A Superficial Colon Tumor Model Involving Subcutaneous Colon Translocation and Orthotopic Transplantation of Green Fluorescent Protein-Expressing Human Colon Tumor
- *Corresponding Author:
- Heiying Jin
National Center of Colorectal Surgery
the 3rd Affiliated Hospital of Nanjing
University of Traditional Chinese Medicine. 1 Jinling Road
Nanjing 210001, P.R. China
E-mail: [email protected]
Accepted date: September 28, 2010; Published date: September 28, 2010
Citation: Jin H, Yang Z, Wang J, Zhang S, Sun Y, et al. (2010) A Superficial Colon Tumor Model Involving Subcutaneous Colon Translocation and Orthotopic Transplantation of Green Fluorescent Protein-Expressing Human Colon Tumor. J Carcinogene Mutagene 1:104. doi: 10.4172/2157-2518.1000104
Copyright: © 2010 Jin H, et al. This is an open-access article distributed under the terms of the Creative Commons Attribution License, which permits unrestricted use, distribution, and reproduction in any medium, provided the original author and source are credited.
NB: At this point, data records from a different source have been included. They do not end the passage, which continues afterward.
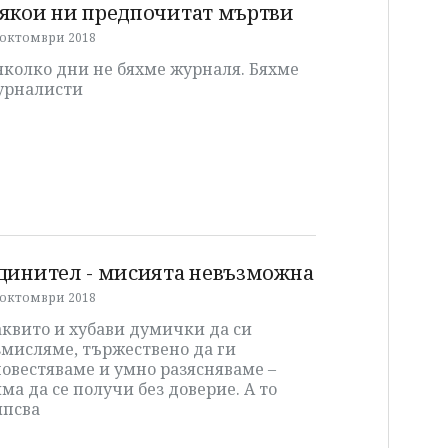
якои ни предпочитат мъртви
 октомври 2018
яколко дни не бяхме журналя. Бяхме
урналисти
динител - мисията невъзможна
 октомври 2018
квито и хубави думички да си
змисляме, тържествено да ги
овестяваме и умно разясняваме –
ма да се получи без доверие. А то
ипсва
Background: The orthotopic transplantation model of human tumor has been demonstrated to be more patientlike animal tumor model. However, observations of tumor progression and metastasis are limited by the deep location of the colon or limited deep penetration ability of fluorescence through tissue. The purpose of this study is to establish a superficial orthotopic model to allow easier real-time visualization and more sensitive monitoring of fluorescent orthotopic colon tumor. Methods: Human colon cancer HT-29 cells were transduced with a pLPCX expression retroviral vector containing GFP and neomycin resistance genes. For superficial orthotopic transplantation model, the cecum was identified and pulled out of the peritoneal cavity, the space between the cecum and peritoneum was sutured, the cecum was pulled to subcutaneous tissue, and an incision was made on the cecal serosa followed by the implantation of a 1-mm tumor tissue to the cecum. For comparison, a conventional orthotopic transplantation model was established in a separate group of mice simultaneously. When tumor sizes reached 5 mm in diameter, half the mice in each model received 5-FU treatment. Primary tumor and metastases were monitored by fluorescent imaging or caliber measurement. Results: Tumor fluorescence was observed as early as three days (median time of 4.7 ± 1.3 days) posttransplantation in the superficial orthotopic transplantation model, which was much earlier than 21 days (median time of 26.2 ± 9.9 days) in conventional orthotopic transplantation model. Although tumor growth of 5-FU treated mice in conventional orthotopic model were lower than those of the untreated mice, the difference was not significant. However, in superficial orthotopic model tumor growth was significantly inhibited in 5-FU treated mice relative to the untreated mice. Fluorescence imaging showed similar metastasis incidence between the superficial and conventional orthotopic transplantation models. Conclusions: The fluorescent superficial orthotopic transplantation colon model allows easier real-time visualization and more sensitive monitoring of tumor growth as well as convenient repeated sampling. It is a valuable orthotopic implantation model for evaluating colon cancer.